Wie ich wahrscheinlich ein Unwetter-Video (Sturmtief Xavier) aus Braunschweig in die tagesschau gebracht habe und warum ich darüber nicht ganz glücklich bin.

Screenshot: tagesschau (c) Kai Gatz

 

Wie ihr vielleicht wisst, betreibe ich seit August 2015 das Braunschweiger Lokalmagazin BS-Feed. Als am 05. Oktober 2017 das Sturmtief Xavier auch über Braunschweig hinweg zog, machte ein alter Schulkamerad zufällig die oben abgebildete Video-Aufnahme. Um 14:29 Uhr stellte er das Video auf Facebook online. Schon 15 Minuten später fragte ich ihn, ob ich das Video auf BS-Feed teilen dürfte.


 

(c) Kai Gatz

 

Circa eine Stunde später teilte das Video auch die Braunschweiger Zeitung.

 

(c) Kai Gatz

 

Wieder eine knappe Stunde später zog 89.0 RTL nach.

 

(c) Kai Gatz

 

Antenne Niedersachsen brachte das Video am späten Abend.

 

(c) Kai Gatz

 

In der tagesschau wurde es am 06.10.2017 in den 20 Uhr Nachrichten gebracht.

 

Screenshot: tagesschau (c) Kai Gatz

 
Selbstverständlich ist man als Social Media-Enthusiast erst einmal stolz über eine solche Erfolgsgeschichte.
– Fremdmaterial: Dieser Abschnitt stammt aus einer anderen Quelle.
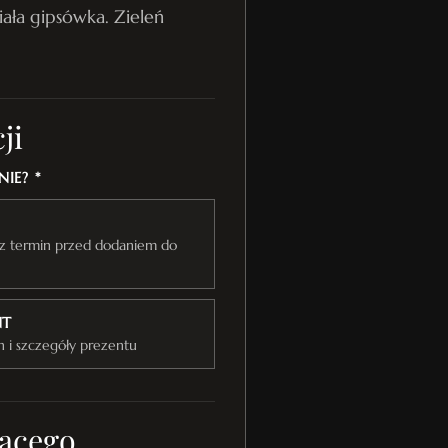
iała gipsówka. Zieleń
ji
IE? *
raz termin przed dodaniem do
NT
n i szczegóły prezentu
ącego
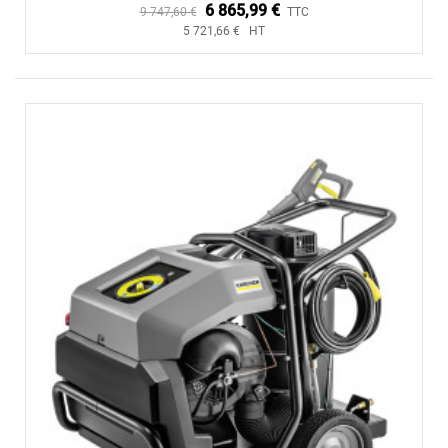
6 865,99 €
9 747,60 €
TTC
5 721,66 € HT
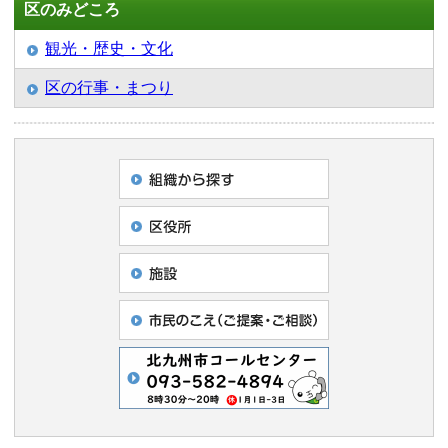
区のみどころ
観光・歴史・文化
区の行事・まつり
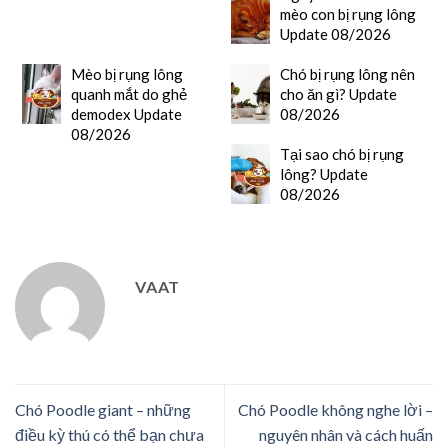
mèo con bị rụng lông
Update 08/2026
Mèo bị rụng lông
Chó bị rụng lông nên
quanh mắt do ghẻ
cho ăn gì? Update
demodex Update
08/2026
08/2026
Tại sao chó bị rụng
lông? Update
08/2026
VAAT
Chó Poodle giant – những
Chó Poodle không nghe lời –
điều kỳ thú có thể bạn chưa
nguyên nhân và cách huấn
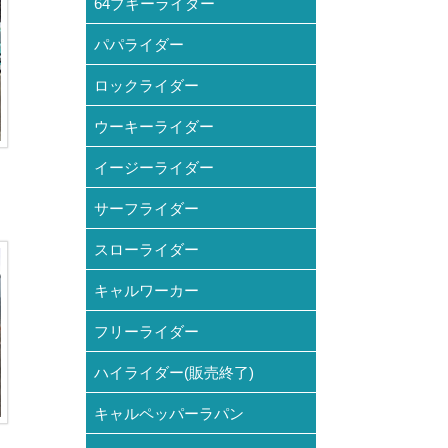
64ブギーライダー
パパライダー
ロックライダー
ウーキーライダー
イージーライダー
サーフライダー
スローライダー
キャルワーカー
フリーライダー
ハイライダー(販売終了)
キャルペッパーラパン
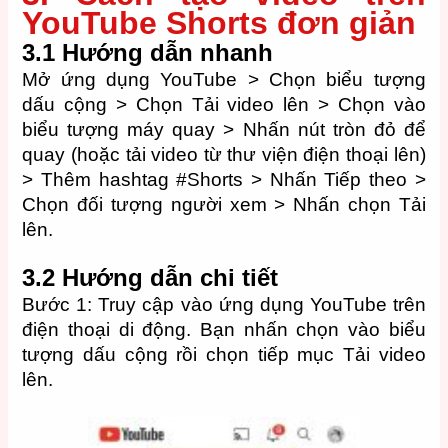
YouTube Shorts đơn giản
3.1 Hướng dẫn nhanh
Mở ứng dụng YouTube > Chọn biểu tượng
dấu cộng > Chọn Tải video lên > Chọn vào
biểu tượng máy quay > Nhấn nút tròn đỏ để
quay (hoặc tải video từ thư viện điện thoại lên)
> Thêm hashtag #Shorts > Nhấn Tiếp theo >
Chọn đối tượng người xem > Nhấn chọn Tải
lên.
3.2 Hướng dẫn chi tiết
Bước 1: Truy cập vào ứng dụng YouTube trên
điện thoại di động. Bạn nhấn chọn vào biểu
tượng dấu cộng rồi chọn tiếp mục Tải video
lên.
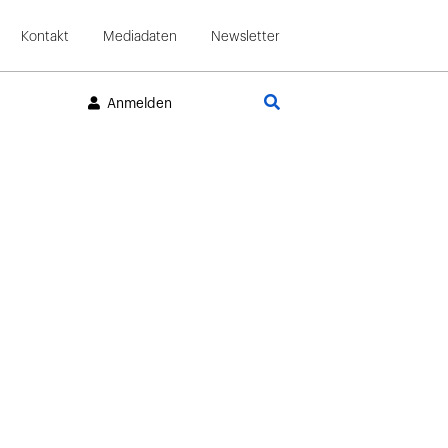
Kontakt
Mediadaten
Newsletter
Suche
Anmelden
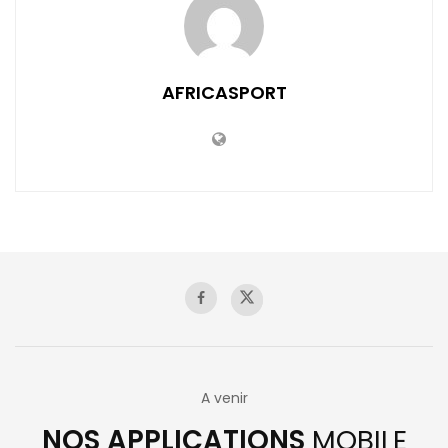
AFRICASPORT
A venir
NOS APPLICATIONS
MOBILE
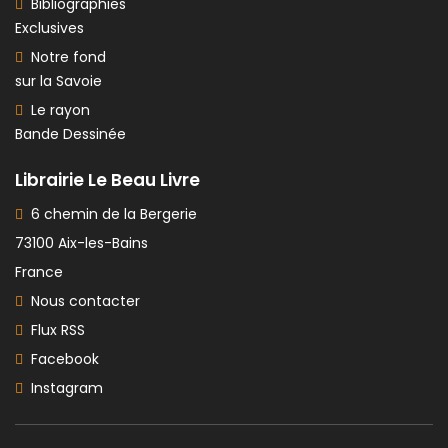
Bibliographies
Exclusives
Notre fond
sur la Savoie
Le rayon
Bande Dessinée
Librairie Le Beau Livre
6 chemin de la Bergerie
73100 Aix-les-Bains
France
Nous contacter
Flux RSS
Facebook
Instagram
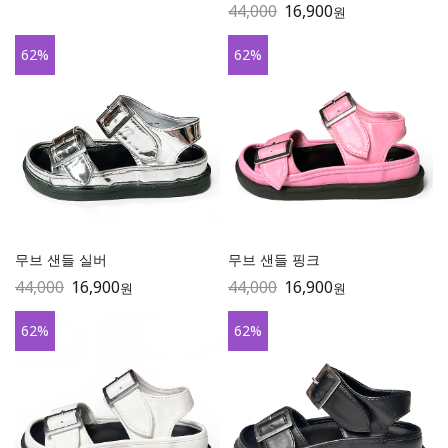
44,000
16,900
원
62
%
62
%
무브 샌들 실버
무브 샌들 핑크
44,000
16,900
44,000
16,900
원
원
62
%
62
%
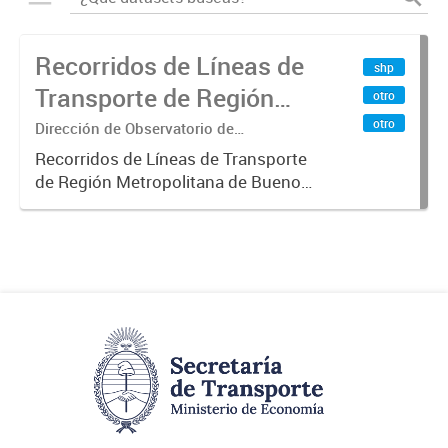
Recorridos de Líneas de
shp
Transporte de Región
otro
Metropolitana de
otro
Dirección de Observatorio de
Transporte, Estudio y Sistemas
Buenos Aires (RMBA)
Recorridos de Líneas de Transporte
de Región Metropolitana de Buenos
Aires (RMBA).-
Schließlich entwickelte sich das Video wahrscheinlich erst nachdem es von mir geteilt wurde zu einem viralen Phänomen. Trotzdem bin ich im Nachhinein eigentlich nicht glücklich darüber so gehandelt zu haben. Ich habe mich ähnlich wie viele Social Media Manager und Online-Journalisten nur auf die möglichen Klickzahlen, Kommentare und Reichweiten konzentriert anstatt kurz zu reflektieren, ob ich damit nicht einem System in die Karten spiele, dass eigentlich nicht so stark sein sollte, wie es heute ist. Immer häufiger unterwirft sich der klassische Journalismus und dementsprechend natürlich auch kommerzielle Inhalte-Ersteller der Funktionslogik der sozialen Netzwerke. In einem immer härter geführten Wettbewerb kommt es auf Schnelligkeit an. Schon ein paar Minuten können über Erfolg oder Misserfolg entscheiden. Wichtig ist zudem natürlich auch eine knackige Überschrift, damit möglichst viele Nutzer aufmerksam werden. Immer seltener wird dabei überprüft, ob die Nachricht wirklich wichtig ist oder einfach nur dazu dient maximalen „Buzz“ zu erzeugen.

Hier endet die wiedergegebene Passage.